The company operates quick-service restaurant brands across Australia and international markets, making it closely linked to consumer spending trends, food costs, labour expenses and franchise performance.
The stronger earnings update suggests the business has continued navigating a challenging consumer environment while maintaining revenue growth.
Consumer sector remains closely watched
Consumer-facing companies remain under close market attention as households continue managing cost-of-living pressures.
For restaurant operators, performance depends on several key factors:
- Customer traffic
- Menu pricing
- Wage costs
- Food inflation
- Franchise execution
- Store network performance
Collins Foods’ latest update is therefore likely to be assessed not only on earnings growth, but also on how well the business is managing cost pressures.
Geopolitical risks could shape the session
US-Iran tensions remain an important global market driver because of their possible impact on oil supply and shipping routes.
If tensions escalate, energy markets may become more volatile, which could influence inflation expectations and central bank policy discussions.
For Australian equities, this means the market may continue balancing stronger company results against broader macroeconomic uncertainty.
Energy and consumer names may move differently
The rise in oil prices may create diverging sector reactions.
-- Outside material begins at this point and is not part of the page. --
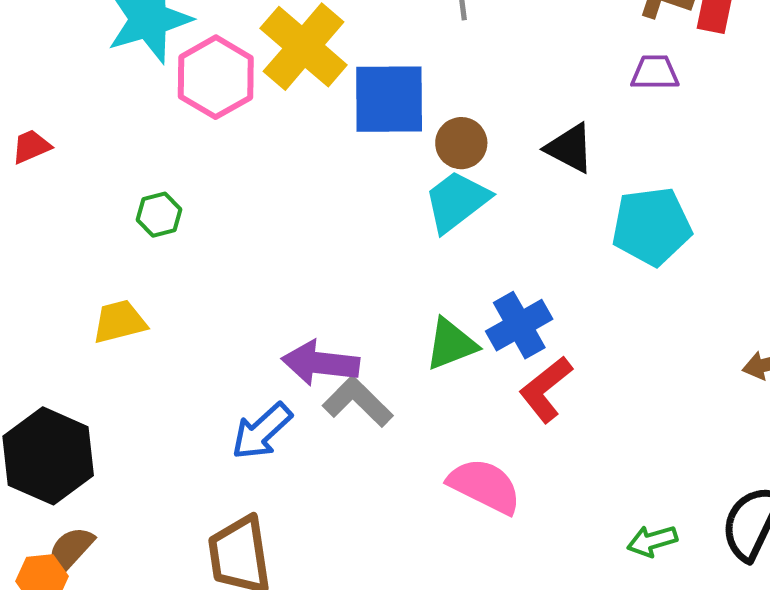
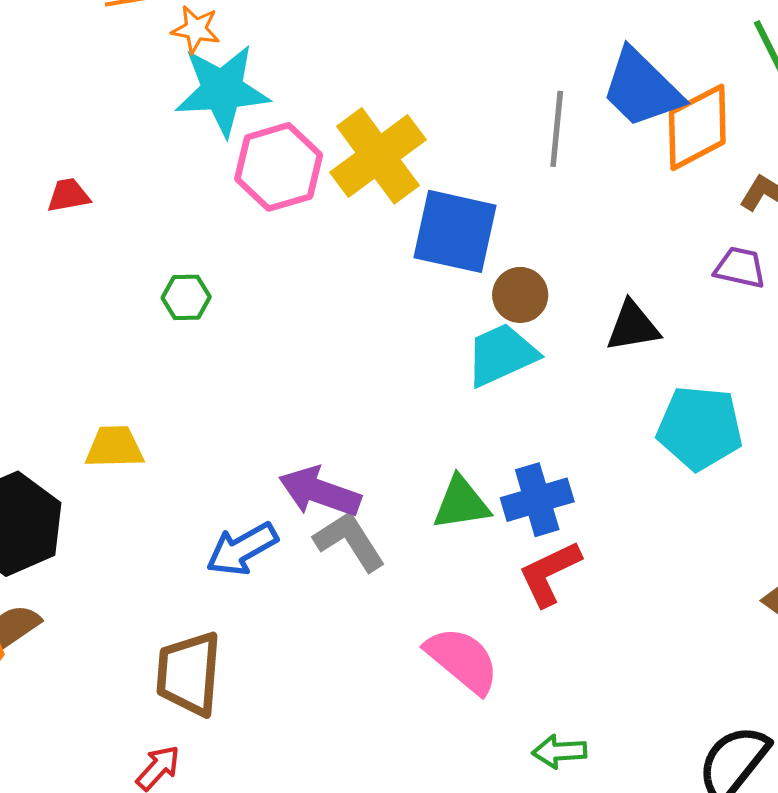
black triangle: (570, 148) -> (633, 326), turned -50
yellow trapezoid: (119, 322) -> (114, 447), moved
green arrow: (652, 541) -> (559, 751), moved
Energy companies may benefit from stronger crude prices, while consumer and transport-related companies may face questions around cost pressures.
That contrast could make today’s market more selective, with investors focusing on earnings resilience and margin protection.
The ASX is heading towards a slightly stronger open, but the session may be shaped by two competing forces: rising oil prices linked to US-Iran tensions and company-level earnings updates such as Collins Foods. While higher energy prices may support resource-linked sentiment, consumer companies will remain closely watched for signs of margin strength and demand resilience.